Two years ago, I chose a word that would be my word for 2008. That word was "Simplify" and I loved it so much, I used it again in 2009. Silly me. . . .but you can't blame me. I'm devoted.

This year - although I'm hanging onto "Simplify" as my sub-title, I have chosen the word "Determined" as my one little word for this year.

Why determined? Oh, there are lots of reasons.

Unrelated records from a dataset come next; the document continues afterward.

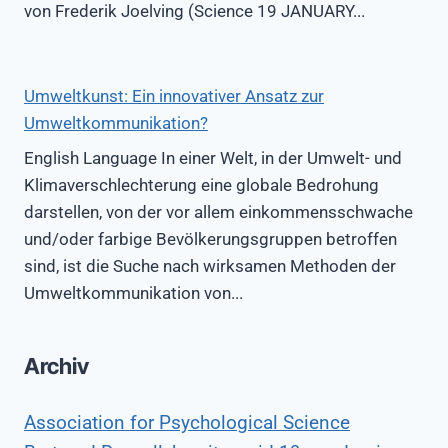
von Frederik Joelving (Science 19 JANUARY...
Umweltkunst: Ein innovativer Ansatz zur
Umweltkommunikation?
English Language In einer Welt, in der Umwelt- und
Klimaverschlechterung eine globale Bedrohung
darstellen, von der vor allem einkommensschwache
und/oder farbige Bevölkerungsgruppen betroffen
sind, ist die Suche nach wirksamen Methoden der
Umweltkommunikation von...
Archiv
Association for Psychological Science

Some are more frivolous than others, I suppose.

I am determined:

*to make some necessary health changes this year
*to get organized
*to make better use of my free time (reflected in both previous statements)
*to READ (books)
*to quilt
*to take pictures. . .and then scrapbook them
*to decrease my caffeine intake
*to increase my water intake
*to read my Bible
*to finish projects that need to be completed
*to blog more frequently - but not obsessively

And now here's where the rubber meets the road. . . so to speak

I am determined to be strong - even when the world and other forces want to take away my joy.

I am determined to be bold and full of faith - even when science and the media shout other messages in my direction.

I am determined to see my faith come to fruition - and I fully intend to see a miracle or two. (Maybe more. . . .)

Whether you have chosen a "one little word" for your year, or not, you can always choose one. I encourage you to do it--and if you're looking for one, "Simplify" is up for grabs.

Happy New Year!!

p.s. Thanks, Laura. That was just the kick-in-the-pants I needed.